Sales adjusted for inflation dropped 2.3% in the three months through June, confounding economists’ expectations for a 1.7% gain, government data showed yesterday. That followed a 0.9% decline in the first quarter.
The result raises the prospect of back-to-back falls in quarterly gross domestic product, the definition of recession in New Zealand. The economy shrank by 0.2% in the first quarter.
While leading indicators of exports, manufacturing and construction have been soft, no economist predicts a slump.
Indeed, the Reserve Bank of New Zealand (RBNZ) last week forecast 1.8% growth as it raised interest rates by a half-percentage point for a fourth straight meeting.

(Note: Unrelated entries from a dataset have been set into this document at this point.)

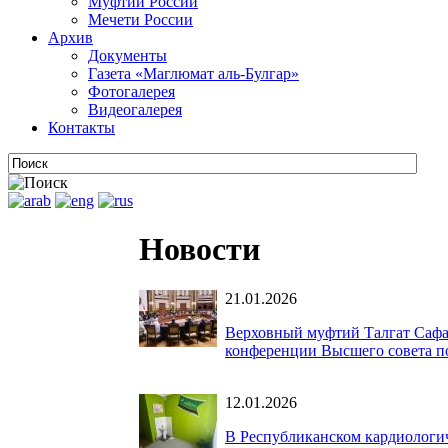
Муфтии России
Мечети России
Архив
Документы
Газета «Маглюмат аль-Булгар»
Фотогалерея
Видеогалерея
Контакты
Новости
21.01.2026
Верховный муфтий Талгат Сафа
конференции Высшего совета п
12.01.2026
В Республиканском кардиологич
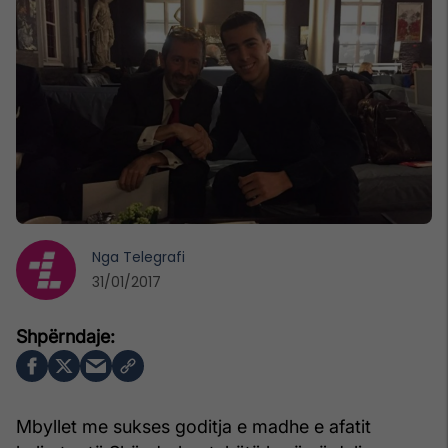
Nga
Telegrafi
31/01/2017
Mbyllet me sukses goditja e madhe e afatit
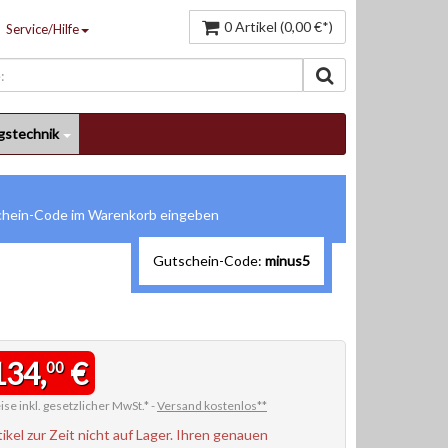
0 Artikel (0,00 €*)
Service/Hilfe
gstechnik
Gutschein-Code:
minus5
134,
€
00
ise inkl. gesetzlicher MwSt.* -
Versand kostenlos**
tikel zur Zeit nicht auf Lager. Ihren genauen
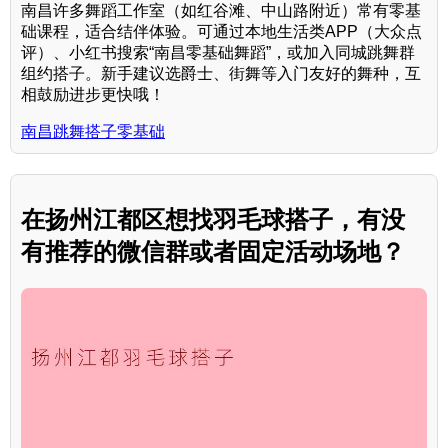
南昌许多舞蹈工作室（如红谷滩、中山路附近）常有零基
础课程，适合结伴体验。可通过本地生活类APP（大众点
评）、小红书搜索“南昌零基础舞蹈”，或加入同城跳舞群
组约搭子。新手建议选爵士、街舞等入门友好的舞种，互
相鼓励进步更快哦！
南昌跳舞搭子零基础
在扬州江都区想找羽毛球搭子，有没
有推荐的微信群或者固定活动场地？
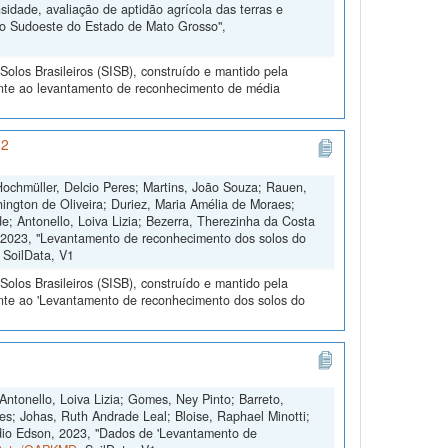
dade, avaliação de aptidão agrícola das terras e
do Sudoeste do Estado de Mato Grosso",
olos Brasileiros (SISB), construído e mantido pela
ente ao levantamento de reconhecimento de média
 2
 Hochmüller, Delcio Peres; Martins, João Souza; Rauen,
ington de Oliveira; Duriez, Maria Amélia de Moraes;
; Antonello, Loiva Lizia; Bezerra, Therezinha da Costa
e, 2023, "Levantamento de reconhecimento dos solos do
, SoilData, V1
olos Brasileiros (SISB), construído e mantido pela
ente ao 'Levantamento de reconhecimento dos solos do
Antonello, Loiva Lizia; Gomes, Ney Pinto; Barreto,
es; Johas, Ruth Andrade Leal; Bloise, Raphael Minotti;
dio Edson, 2023, "Dados de 'Levantamento de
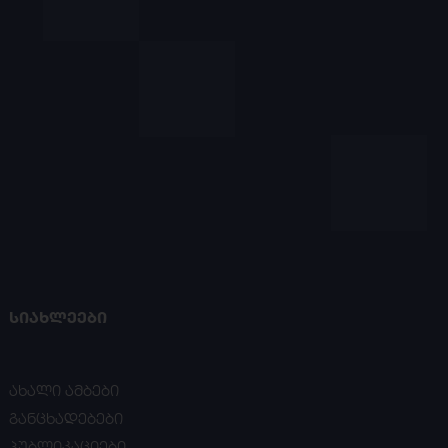
ᲡᲘᲐᲮᲚᲔᲔᲑᲘ
ახალი ამბები
განცხადებები
პუბლიკაციები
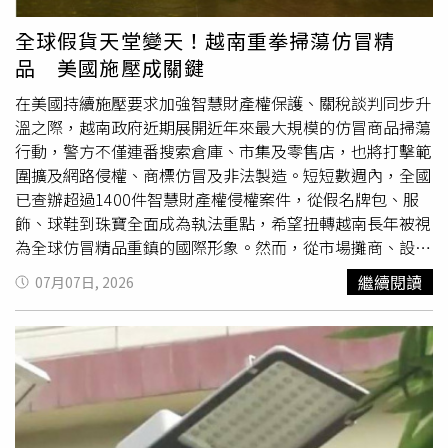
針對大馬士革及周邊
鄉村
地區共4個社區同步展開的突襲行
動，成功逮捕了這些嫌犯。7日的爆炸事件發生後，法國總
全球假貨天堂變天！越南重拳掃蕩仿冒精
統馬克宏（Emmanuel Macron）與敘利亞總統沙拉
品 美國施壓成關鍵
（Ahmed al-Sharaa）也共同發表談話。馬克宏指出：「我
們必須立即與所有傷者站在一起，持續在安全問題上採取毫
在美國持續施壓要求加強智慧財產權保護、關稅談判同步升
不妥協的立場……但也不能讓自己因此陷入動盪。」
溫之際，越南政府近期展開近年來最大規模的仿冒商品掃蕩
行動，警方不僅連番搜索倉庫、市集及零售店，也將打擊範
圍擴及網路侵權、商標仿冒及非法製造。短短數週內，全國
已查辦超過1400件智慧財產權侵權案件，從假名牌包、服
飾、球鞋到珠寶全面成為執法重點，希望扭轉越南長年被視
為全球仿冒精品重鎮的國際形象。然而，從市場攤商、設計
師、消費者到學者都坦言，這場整頓雖然聲勢浩大，但要徹
繼續閱讀
07月07日, 2026
底根除假貨產業，恐怕沒有想像中容易。根據BBC報導，今
年稍早，警方突襲胡志明市郊兩座不起眼的倉庫，查獲超過
2萬3000雙印有Nike、Adidas、Crocs、Gucci等知名品牌標
誌的仿冒拖鞋，市值約20億越南盾（約新台幣220萬元）。
然而，距離查緝地點僅約30公里的胡志明市觀光商圈內，相
同款式的商品仍在市場公開販售，原本海外售價高達900美
元（約新台幣2.6萬元）的精品拖鞋，仿製品只需30美元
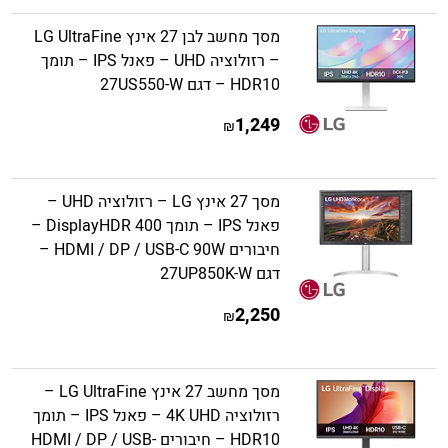
מסך מחשב לבן 27 אינץ LG UltraFine
– רזולוציה UHD – פאנל IPS – תומך
HDR10 – דגם 27US550-W
1,249
₪
מסך 27 אינץ LG – רזולוציה UHD –
פאנל IPS – תומך DisplayHDR 400 –
חיבורים HDMI / DP / USB-C 90W –
דגם 27UP850K-W
2,250
₪
מסך מחשב 27 אינץ LG UltraFine –
רזולוציה 4K UHD – פאנל IPS – תומך
HDR10 – חיבורים HDMI / DP / USB-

“Much weaker than expected retail volumes highlight the risk that New Zealand was in a technical recession in the first half of 2022,” said Mark Smith, senior economist at ASB Bank in Auckland. “This is not our core view.”,
ASB currently expects the economy grew 0.8% in the second quarter, and will revise that view in coming weeks as more data emerges. The gross domestic product report is due on Sept 15.
Economists said that even a sharper-than-expected drop in economic growth wouldn’t deter the RBNZ from its tightening path.
The central bank last week increased the Official Cash Rate (OCR) to 3% and said it would continue to tighten “at pace.” It projected a peak for the OCR of 4.1% next year.
“On face value, today’s data suggest the economy may have been in a technical recession in the first half of the year,” said Miles Workman, senior economist at ANZ Bank in Wellington.
Still, “capacity pressures are so stretched that weaker-than-expected economic activity may not necessarily translate into weaker-than-expected inflation,” he said.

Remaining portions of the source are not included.